Note that this does _not_ apply to all method groups. For example:

byte foo = 0b_1000_0001;
var result1 = PopCount(foo); // = 2
var result2 = PopCount((ulong)foo); // = 2

Implicit upcast is safe here; we get the same answer both ways.

Here's a different example. Once again I have a byte in hand:

byte foo = 0b_1000_0000;
// By convention, shift operators are mod-bitsize, so 15 is exactly equivalent to 15 % 8 == 7
var result = ExtractBit(foo, 15); // == 1
// In other words this is exactly equivalent to calling:
result = ExtractBit(foo, 7); // == 1

Now the parameter changes or whatever, and I now have a byte by happenstance stored in a uint:

uint foo = 0b_1000_0000;
// Here, 15 is exactly equivalent to 15 % 32 == 15
var result = ExtractBit(foo, 15); // == 0

We get a different answer.
Per previous suggestion, we'd need to distinguish these methods too:

uint foo = 0b_1000_0000;
var result1 = ExtractBit8(foo, 15); // May support signed overloads too, so suffix is 8 not UInt8
var result2 = ExtractBit16(foo, 15);
var result3 = ExtractBit32(foo, 15);
var result4 = ExtractBit64(foo, 15);

Considering the question on Big/Little Endian. If we ship this api shape as-is (which is only LE), we are not future proof in consideration of one day deciding to support BE. An alternative to the proposed design is to follow the pattern employed in classes like Encoding where we have an abstract base class that contains (in this case) two singletons, ostensibly named LE and BE:

public abstract class BitOps
{
    public static BitOps BE { get; }
    public static BitOps LE { get; }

    protected BitOps()
    { }
}

Since the number of overloads is so high (explosion due to byte, ushort, uint, ulong as well as Span<T> combinatorials), perhaps we can extend this idea even further:

public abstract class BitOps<T> where T : unmanaged
{
    public static BitOps<byte> ByteBE { get; }
    public static BitOps<ushort> UInt16BE { get; }
    public static BitOps<uint> UInt32BE { get; }
    public static BitOps<ulong> UInt64BE { get; }

    public static BitOps<sbyte> SByteBE { get; }
    public static BitOps<short> Int16BE { get; }
    public static BitOps<int> Int32BE { get; }
    public static BitOps<long> Int64BE { get; }
}

@grant-d : I don't get it. Aren't all of these operating on integers of the appropriate size? Shouldn't those already be in the correct endian?

[Edited]
My concern (perhaps unwarranted, please correct me) is that when inserting an int into, say, a Span<byte> then LE/BE may be an issue?
Also, for functions like LeadingZeros, does BE/LE not affect the algorithm since assumptions about the bit layout are perhaps invalid.

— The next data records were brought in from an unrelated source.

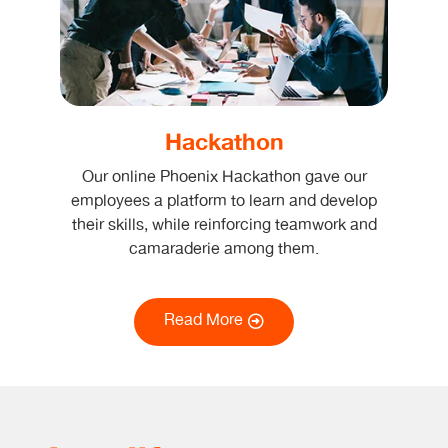
Hackathon
Our online Phoenix Hackathon gave our
employees a platform to learn and develop
their skills, while reinforcing teamwork and
camaraderie among them.
Read More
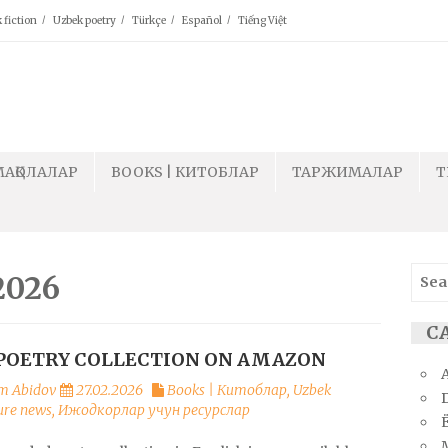
 fiction
Uzbek poetry
Türkçe
Español
Tiếng Việt
МАҚОЛАЛАР
BOOKS | КИТОБЛАР
ТАРЖИМАЛАР
T
Sear
2026
for:
СА
POETRY COLLECTION ON AMAZON
m Abidov
27.02.2026
Books | Китоблар
,
Uzbek
ture news
,
Ижодкорлар учун ресурслар
Ё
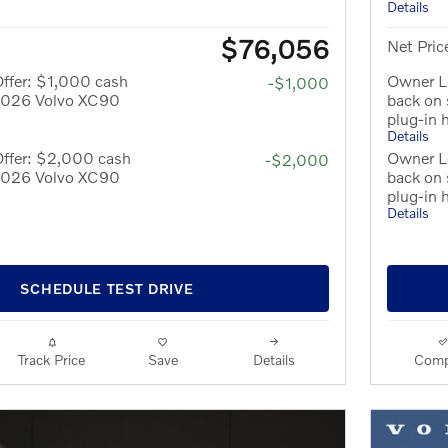
Details
$76,056
Net Pric
ffer: $1,000 cash
Owner Lo
-$1,000
 2026 Volvo XC90
back on
plug-in 
Details
Offer: $2,000 cash
Owner L
-$2,000
 2026 Volvo XC90
back on
plug-in 
Details
SCHEDULE TEST DRIVE
Track Price
Save
Details
Comp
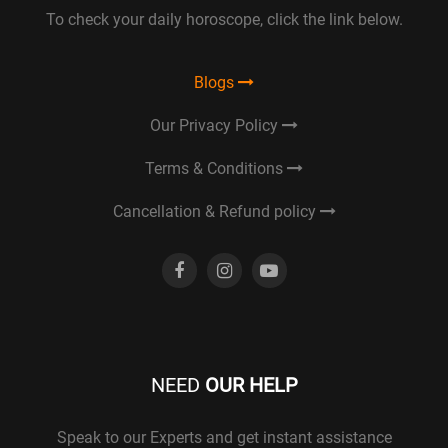
To check your daily horoscope, click the link below.
Blogs
Our Privacy Policy
Terms & Conditions
Cancellation & Refund policy
NEED
OUR HELP
Speak to our Experts and get instant assistance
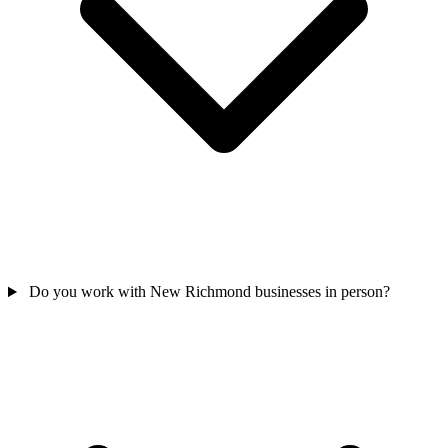
Do you work with New Richmond businesses in person?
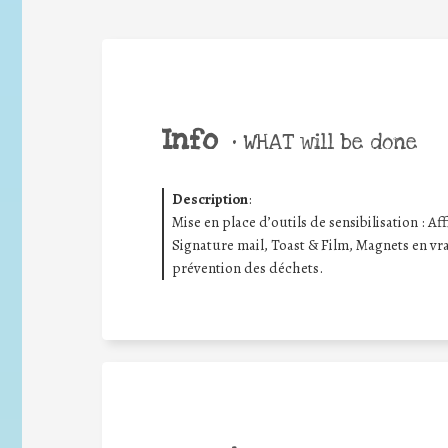
Info
•
WHAT will be done
Description
:
Mise en place d’outils de sensibilisation : Aff
Signature mail, Toast & Film, Magnets en vrac
prévention des déchets.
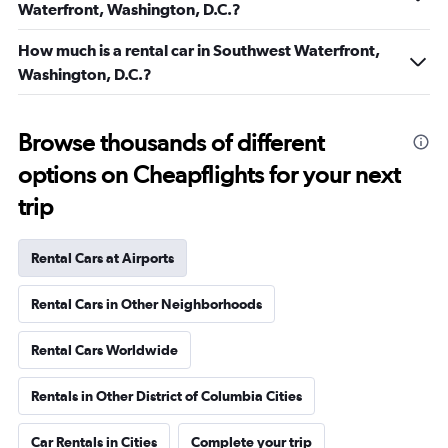
Waterfront, Washington, D.C.?
How much is a rental car in Southwest Waterfront,
Washington, D.C.?
Browse thousands of different
options on Cheapflights for your next
trip
Rental Cars at Airports
Rental Cars in Other Neighborhoods
Rental Cars Worldwide
Rentals in Other District of Columbia Cities
Car Rentals in Cities
Complete your trip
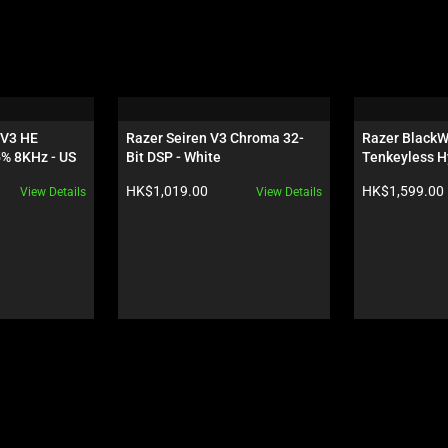
V3 HE 
Razer Seiren V3 Chroma 32-
Razer BlackW
5% 8KHz - US
Bit DSP - White
Tenkeyless H
Orange Switch
Product price:
Product price:
HK$1,019.00
HK$1,599.00
View Details
View Details
Wuthering Wa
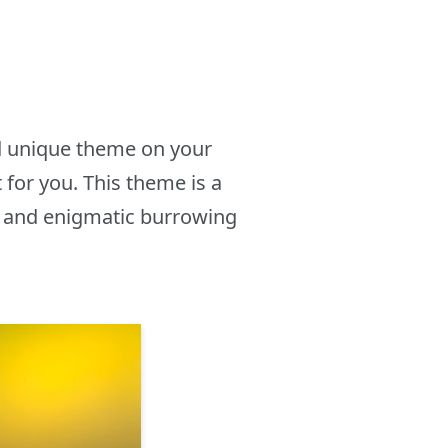
nd unique theme on your
for you. This theme is a
g and enigmatic burrowing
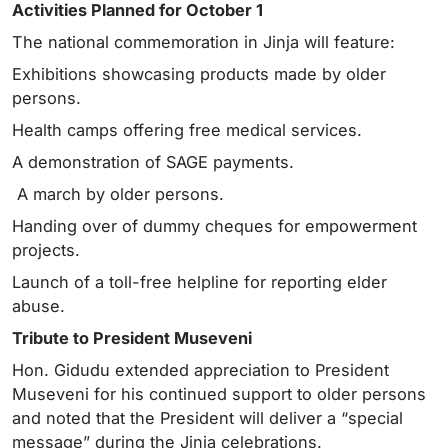
Activities Planned for October 1
The national commemoration in Jinja will feature:
Exhibitions showcasing products made by older
persons.
Health camps offering free medical services.
A demonstration of SAGE payments.
A march by older persons.
Handing over of dummy cheques for empowerment
projects.
Launch of a toll-free helpline for reporting elder
abuse.
Tribute to President Museveni
Hon. Gidudu extended appreciation to President
Museveni for his continued support to older persons
and noted that the President will deliver a “special
message” during the Jinja celebrations.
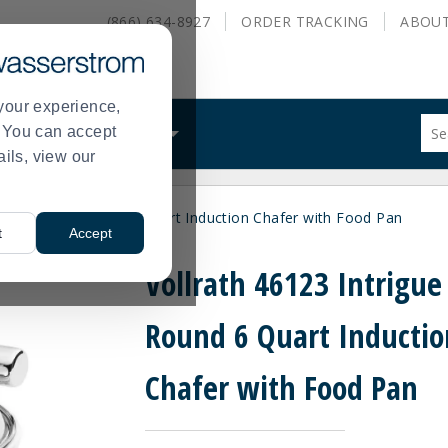
(866) 634-8927
ORDER
TRACKING
ABOU
your experience,
Sug
s. You can accept
ALS
WHAT WE DO
site
ails, view our
con
and
sea
123 Intrigue Round 6 Quart Induction Chafer with Food Pan
hist
t
Accept
me
Vollrath 46123 Intrigue
Round 6 Quart Inductio
Chafer with Food Pan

I see it now. Because the JIT can't inline function calls it can't statically resolve, I think we'd be much better off with

public static BitOps<byte> ByteBE { get; }
public static BitOps<ushort> UInt16BE { get; }
public static BitOps<uint> UInt32BE { get; }
public static BitOps<ulong> UInt64BE { get; }

public static BitOps<sbyte> SByteBE { get; }
public static BitOps<short> Int16BE { get; }
public static BitOps<int> Int32BE { get; }
public static BitOps<long> Int64BE { get; }

and use #if at compile time of .NET Core to pick the correct implementation.

(sorry; I copied the wrong code block; this was intended to be the ExtractInt16, InsertInt16, etc. functions)

I am leaning that way too. Though I am not sure about the #if.
Is there a use-case for being on a LE platform but wanting to do BE operations. Perhaps because it's network format, or transpilation, or ...

Correct; when messing with file formats we want the file format's bit order. Lots of file formats are in BE order now because classically we had htons/l/q to ensure BE order but no functions to ensure LE order.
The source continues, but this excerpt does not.